Re: [HACKERS] UPSERT strange behavior

2016-08-25 Thread Peter Geoghegan
On Thu, Aug 25, 2016 at 12:16 PM, Tom Lane  wrote:
> I'm not following.  The only insertions happening in this test case
> are coming from various clients doing the same INSERT ON CONFLICT UPDATE.
> If one of them has successfully inserted "42" into the arbiter index,
> how is it that other ones are not seeing that?

It's complicated. One backend may completely overtake another in this
race. We don't give up early within ExecInsertIndexTuples(), because
there isn't any useful distinction made between the speculative
insertion case, and the deferred constraint case. The ordering, as
such, is therefore irrelevant.

Fortunately, I posted a fix, of sorts, more than a year ago:

https://commitfest.postgresql.org/10/403/

It never occurred to me to make this argument for it.

There is a separate question of how to make the ordering avoid
problems if it did matter (if that patch ever got committed).

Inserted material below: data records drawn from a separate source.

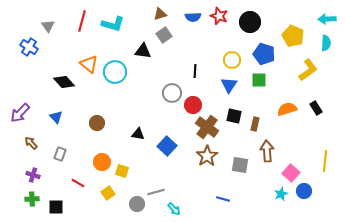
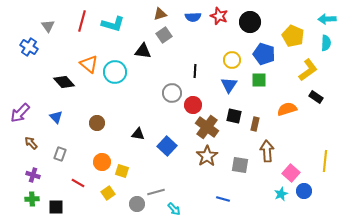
black rectangle at (316, 108): moved 11 px up; rotated 24 degrees counterclockwise
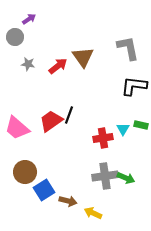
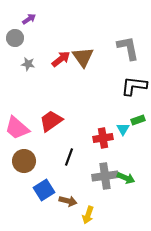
gray circle: moved 1 px down
red arrow: moved 3 px right, 7 px up
black line: moved 42 px down
green rectangle: moved 3 px left, 5 px up; rotated 32 degrees counterclockwise
brown circle: moved 1 px left, 11 px up
yellow arrow: moved 5 px left, 2 px down; rotated 96 degrees counterclockwise
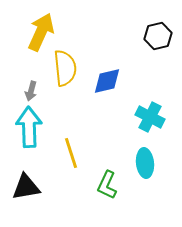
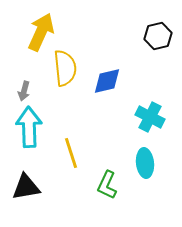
gray arrow: moved 7 px left
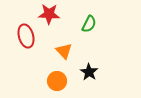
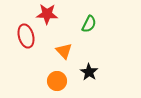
red star: moved 2 px left
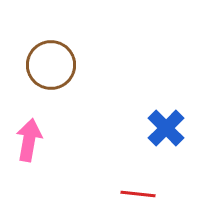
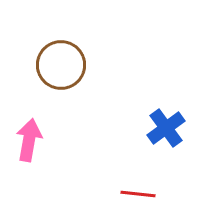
brown circle: moved 10 px right
blue cross: rotated 9 degrees clockwise
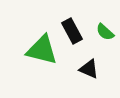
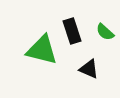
black rectangle: rotated 10 degrees clockwise
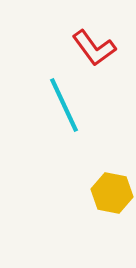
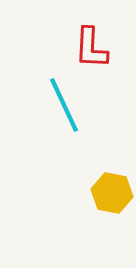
red L-shape: moved 3 px left; rotated 39 degrees clockwise
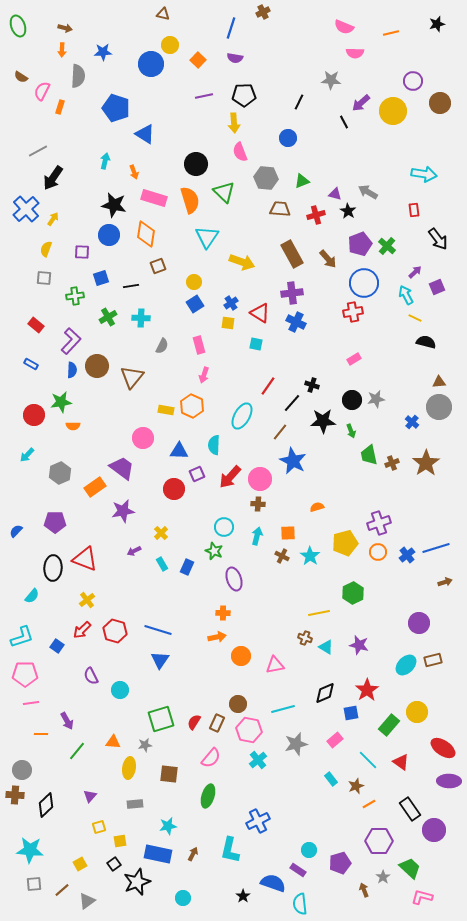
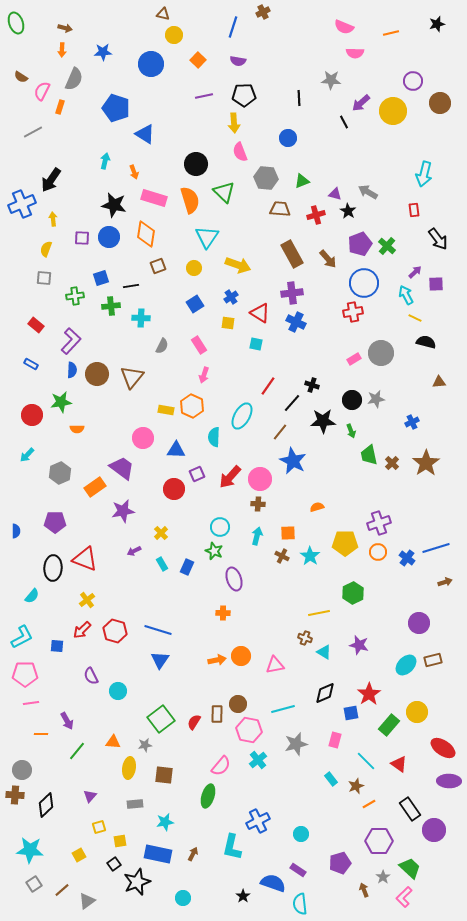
green ellipse at (18, 26): moved 2 px left, 3 px up
blue line at (231, 28): moved 2 px right, 1 px up
yellow circle at (170, 45): moved 4 px right, 10 px up
purple semicircle at (235, 58): moved 3 px right, 3 px down
gray semicircle at (78, 76): moved 4 px left, 3 px down; rotated 20 degrees clockwise
black line at (299, 102): moved 4 px up; rotated 28 degrees counterclockwise
gray line at (38, 151): moved 5 px left, 19 px up
cyan arrow at (424, 174): rotated 95 degrees clockwise
black arrow at (53, 178): moved 2 px left, 2 px down
blue cross at (26, 209): moved 4 px left, 5 px up; rotated 20 degrees clockwise
yellow arrow at (53, 219): rotated 40 degrees counterclockwise
blue circle at (109, 235): moved 2 px down
purple square at (82, 252): moved 14 px up
yellow arrow at (242, 262): moved 4 px left, 3 px down
yellow circle at (194, 282): moved 14 px up
purple square at (437, 287): moved 1 px left, 3 px up; rotated 21 degrees clockwise
blue cross at (231, 303): moved 6 px up
green cross at (108, 317): moved 3 px right, 11 px up; rotated 24 degrees clockwise
pink rectangle at (199, 345): rotated 18 degrees counterclockwise
brown circle at (97, 366): moved 8 px down
gray circle at (439, 407): moved 58 px left, 54 px up
red circle at (34, 415): moved 2 px left
blue cross at (412, 422): rotated 24 degrees clockwise
orange semicircle at (73, 426): moved 4 px right, 3 px down
cyan semicircle at (214, 445): moved 8 px up
blue triangle at (179, 451): moved 3 px left, 1 px up
brown cross at (392, 463): rotated 24 degrees counterclockwise
cyan circle at (224, 527): moved 4 px left
blue semicircle at (16, 531): rotated 136 degrees clockwise
yellow pentagon at (345, 543): rotated 15 degrees clockwise
blue cross at (407, 555): moved 3 px down; rotated 14 degrees counterclockwise
cyan L-shape at (22, 637): rotated 10 degrees counterclockwise
orange arrow at (217, 637): moved 23 px down
blue square at (57, 646): rotated 32 degrees counterclockwise
cyan triangle at (326, 647): moved 2 px left, 5 px down
cyan circle at (120, 690): moved 2 px left, 1 px down
red star at (367, 690): moved 2 px right, 4 px down
green square at (161, 719): rotated 20 degrees counterclockwise
brown rectangle at (217, 723): moved 9 px up; rotated 24 degrees counterclockwise
pink rectangle at (335, 740): rotated 35 degrees counterclockwise
pink semicircle at (211, 758): moved 10 px right, 8 px down
cyan line at (368, 760): moved 2 px left, 1 px down
red triangle at (401, 762): moved 2 px left, 2 px down
brown square at (169, 774): moved 5 px left, 1 px down
cyan star at (168, 826): moved 3 px left, 4 px up
cyan L-shape at (230, 850): moved 2 px right, 3 px up
cyan circle at (309, 850): moved 8 px left, 16 px up
yellow square at (80, 864): moved 1 px left, 9 px up
gray square at (34, 884): rotated 28 degrees counterclockwise
pink L-shape at (422, 897): moved 18 px left; rotated 60 degrees counterclockwise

I think
it would fix this exact test case, but only accidentally, because the
executor gets a list of IndexInfo structs from the relcache in a
consistent though fairly insignificant order (ordered by OID). I don't
think you can change that property within the relcache, because the
ordering must be consistent (to avoid deadlocks, perhaps elsewhere).

Maybe we should change the ordering of those IndexInfo structs to
something more suitable, but it must be immutable (it cannot hinge
upon the details of one particular DML statement). I actually also
wrote a patch to prefer insertion into the primary key first, which
also went nowhere (I gave up on that one, to be fair).

-- 
Peter Geoghegan


-- 
Sent via pgsql-hackers mailing list (pgsql-hackers@postgresql.org)
To make changes to your subscription:
http://www.postgresql.org/mailpref/pgsql-hackers


Re: [HACKERS] UPSERT strange behavior

2016-08-25 Thread Konstantin Knizhnik

On 08/25/2016 10:08 PM, Peter Geoghegan wrote:

On Thu, Aug 25, 2016 at 11:49 AM, Tom Lane  wrote:

I think the point is that given the way he's set up the test case,
there should be no duplicate violation in the plain unique index
unless there is one in the arbiter index.  So assuming that INSERT
tests the arbiter indexes first, there shouldn't be an error.
Maybe it doesn't do that, but it seems like it would be a good idea
if it did.

Oh, yeah. This is arguably an example of inference failing to infer
multiple unique indexes as arbiters. Inference could, in principle,
recognize that the second unique index is equivalent to the first, but
doesn't. (I don't think that it matters which order anything is tested
in, though, because not finding a dup value in the arbiter index does
not guarantee that there won't be one in the other index. There is no
locking when no conflict is initially found, and so no guarantees
here.)

Anyway, I don't have a lot of sympathy for this point of view, because
the scenario is completely contrived. You have to draw the line
somewhere.


I do not think that this scenario is completely contrived: the cases when a 
table has more than one primary key are quite common.
For example, "user" may have unique e-mail address, phone number and login.
Also, as far as I know, this is not an artificial example, but real case taken 
from customers application...

I am not sure weather it's really bug or feature, but the user's intention was 
obvious: locate record by one of the unique keys and if such record already 
exists,
then increment counter (do update instead of insert).  But there are also good 
arguments why upsert  may report conflict in this case...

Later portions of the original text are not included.